Calcium-driven ultrastrong adhesion in staphylococcal skin infection

Staphylococcus aureus colonizes the human skin, thereby causing various disorders, including eczema. Highly virulent strains that are resistant to multiple antibiotics represent a leading cause of nosocomial infections that are difficult to eradicate, emphasizing the need for alternative treatments. 

Attachment of S. aureus to the skin involves specific bacterial cell surface proteins that bind to target ligands on the outer surface of the epidermis. In a recent study published in Science Advances, research teams from Auburn University, University of Birmingham, and UCLouvain used in vitro and in silico single-molecule force spectroscopy to demonstrate that the staphylococcal serine-aspartate repeat D (SdrD) protein forms ultrastrong bonds with the skin protein desmoglein-1 (DSG-1). 
This is among the strongest non-covalent protein-protein interaction ever reported, explaining why the pathogen remains attached to the skin even after scratching or washing, and helping us understand why these infections are so difficult to get rid of. 

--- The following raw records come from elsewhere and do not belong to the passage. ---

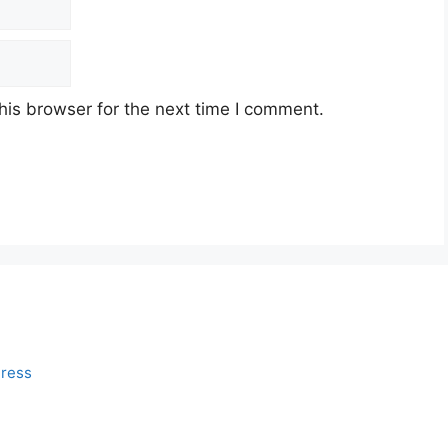
his browser for the next time I comment.
ress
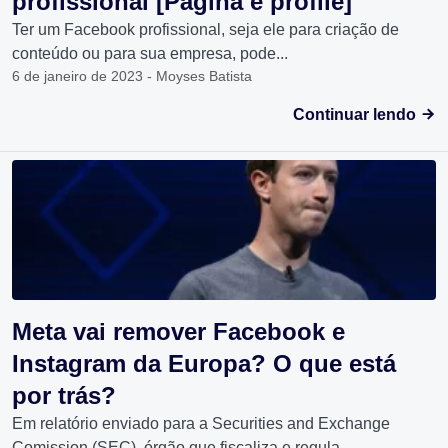
profissional [Página e profile]
Ter um Facebook profissional, seja ele para criação de
conteúdo ou para sua empresa, pode...
6 de janeiro de 2023 - Moyses Batista
Continuar lendo
Meta vai remover Facebook e
Instagram da Europa? O que está
por trás?
Em relatório enviado para a Securities and Exchange
Comission (SEC), órgão que fiscaliza e regula...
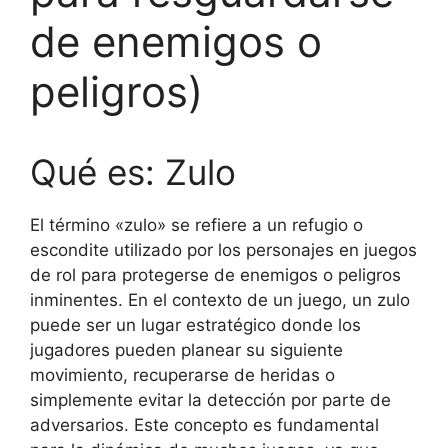
de enemigos o
peligros)
Qué es: Zulo
El término «zulo» se refiere a un refugio o
escondite utilizado por los personajes en juegos
de rol para protegerse de enemigos o peligros
inminentes. En el contexto de un juego, un zulo
puede ser un lugar estratégico donde los
jugadores pueden planear su siguiente
movimiento, recuperarse de heridas o
simplemente evitar la detección por parte de
adversarios. Este concepto es fundamental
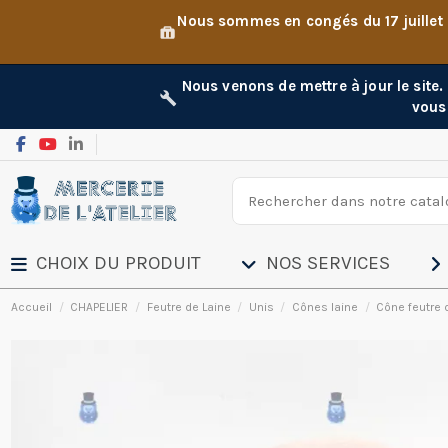
Nous sommes en congés du 17 juillet
Nous venons de mettre à jour le site
vous
CHOIX DU PRODUIT
NOS SERVICES
Accueil
CHAPELIER
Feutre de Laine
Unis
Cônes laine
Cône feutre d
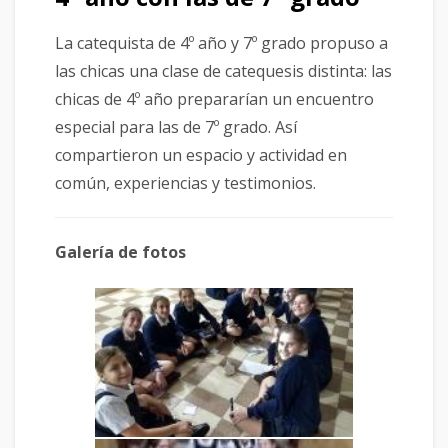
La catequista de 4º año y 7º grado propuso a
las chicas una clase de catequesis distinta: las
chicas de 4º año prepararían un encuentro
especial para las de 7º grado. Así
compartieron un espacio y actividad en
común, experiencias y testimonios.
Galería de fotos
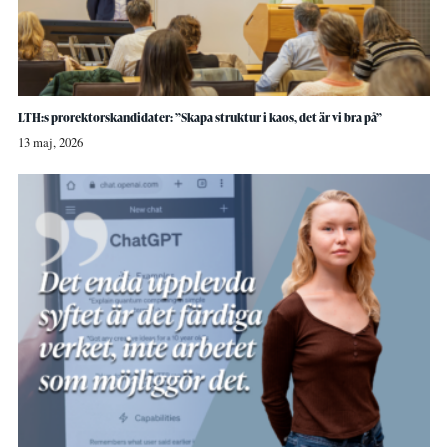
LTH:s prorektorskandidater: ”Skapa struktur i kaos, det är vi bra på”
13 maj, 2026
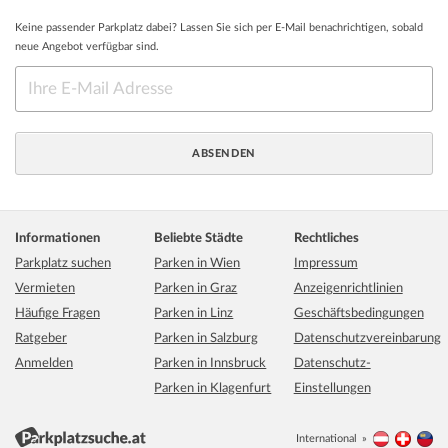
Keine passender Parkplatz dabei? Lassen Sie sich per E-Mail benachrichtigen, sobald
neue Angebot verfügbar sind.
Informationen
Beliebte Städte
Rechtliches
Parkplatz suchen
Parken in Wien
Impressum
Vermieten
Parken in Graz
Anzeigenrichtlinien
Häufige Fragen
Parken in Linz
Geschäftsbedingungen
Ratgeber
Parken in Salzburg
Datenschutzvereinbarung
Anmelden
Parken in Innsbruck
Datenschutz-
Parken in Klagenfurt
Einstellungen
International
Österreich
Schwei
Li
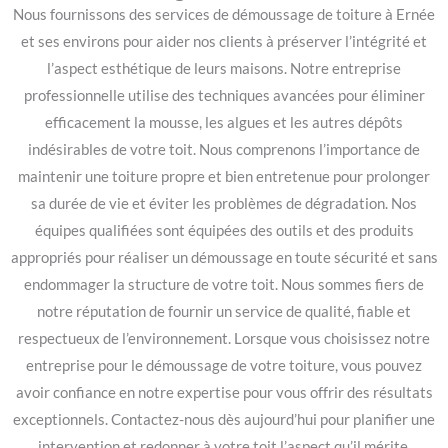
Nous fournissons des services de démoussage de toiture à Ernée
et ses environs pour aider nos clients à préserver l’intégrité et
l’aspect esthétique de leurs maisons. Notre entreprise
professionnelle utilise des techniques avancées pour éliminer
efficacement la mousse, les algues et les autres dépôts
indésirables de votre toit. Nous comprenons l’importance de
maintenir une toiture propre et bien entretenue pour prolonger
sa durée de vie et éviter les problèmes de dégradation. Nos
équipes qualifiées sont équipées des outils et des produits
appropriés pour réaliser un démoussage en toute sécurité et sans
endommager la structure de votre toit. Nous sommes fiers de
notre réputation de fournir un service de qualité, fiable et
respectueux de l’environnement. Lorsque vous choisissez notre
entreprise pour le démoussage de votre toiture, vous pouvez
avoir confiance en notre expertise pour vous offrir des résultats
exceptionnels. Contactez-nous dès aujourd’hui pour planifier une
intervention et redonner à votre toit l’aspect qu’il mérite.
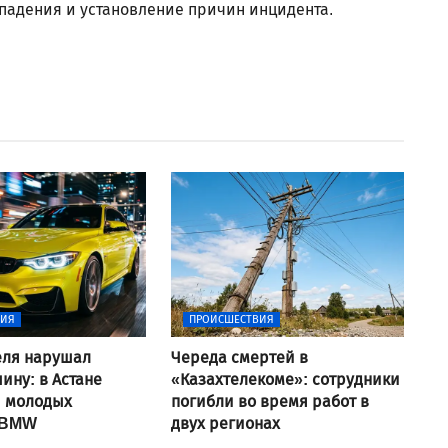
падения и установление причин инцидента.
ВИЯ
ПРОИСШЕСТВИЯ
еля нарушал
Череда смертей в
ину: в Астане
«Казахтелекоме»: сотрудники
и молодых
погибли во время работ в
 BMW
двух регионах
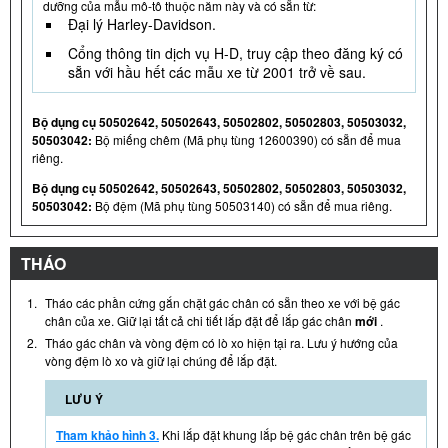
dưỡng của mẫu mô-tô thuộc năm này và có sẵn từ:
Đại lý Harley-Davidson.
Cổng thông tin dịch vụ H-D, truy cập theo đăng ký có
sẵn với hầu hết các mẫu xe từ 2001 trở về sau.
Bộ dụng cụ 50502642, 50502643, 50502802, 50502803, 50503032,
50503042:
Bộ miếng chêm (Mã phụ tùng 12600390) có sẵn để mua
riêng.
Bộ dụng cụ 50502642, 50502643, 50502802, 50502803, 50503032,
50503042:
Bộ đệm (Mã phụ tùng 50503140) có sẵn để mua riêng.
THÁO
1.
Tháo các phần cứng gắn chặt gác chân có sẵn theo xe với bệ gác
chân của xe. Giữ lại tất cả chi tiết lắp đặt để lắp gác chân
mới
.
2.
Tháo gác chân và vòng đệm có lò xo hiện tại ra. Lưu ý hướng của
vòng đệm lò xo và giữ lại chúng để lắp đặt.
LƯU Ý
Tham khảo hình 3.
Khi lắp đặt khung lắp bệ gác chân trên bệ gác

Remarkably, the teams discovered that calcium, an element better known for strengthening bones, plays a key role in fortifying this bacterial grip. 
When calcium levels are reduced, the bond between SdrD and DSG-1 weakens significantly. When calcium is added back, the bond becomes even stronger. This finding is particularly relevant for patients with eczema, where disrupted calcium gradients amplify SdrD interactions, which could potentially intensify S. aureus virulence. 

This study provides crucial insights into the calcium-dependent regulation of pathogen adhesion and opens the door to new strategies for combating antibiotic-resistant infections. Instead of trying to kill bacteria directly, which often drives the evolution of resistance, scientists could design therapies that block or weaken bacterial adhesion.